• _Exercise goal_
Pictures do not belong in the copy, so please give every entry below again exactly.

• _Records_
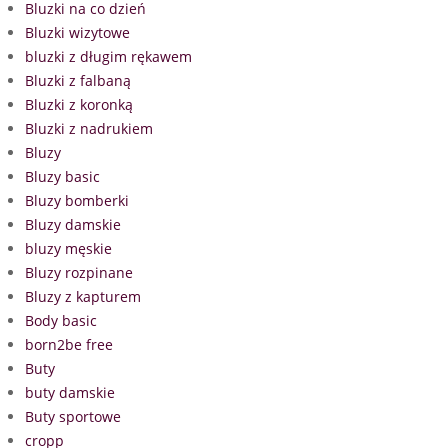
Bluzki na co dzień
Bluzki wizytowe
bluzki z długim rękawem
Bluzki z falbaną
Bluzki z koronką
Bluzki z nadrukiem
Bluzy
Bluzy basic
Bluzy bomberki
Bluzy damskie
bluzy męskie
Bluzy rozpinane
Bluzy z kapturem
Body basic
born2be free
Buty
buty damskie
Buty sportowe
cropp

• _Response_
Bluzki na co dzień
Bluzki wizytowe
bluzki z długim rękawem
Bluzki z falbaną
Bluzki z koronką
Bluzki z nadrukiem
Bluzy
Bluzy basic
Bluzy bomberki
Bluzy damskie
bluzy męskie
Bluzy rozpinane
Bluzy z kapturem
Body basic
born2be free
Buty
buty damskie
Buty sportowe
cropp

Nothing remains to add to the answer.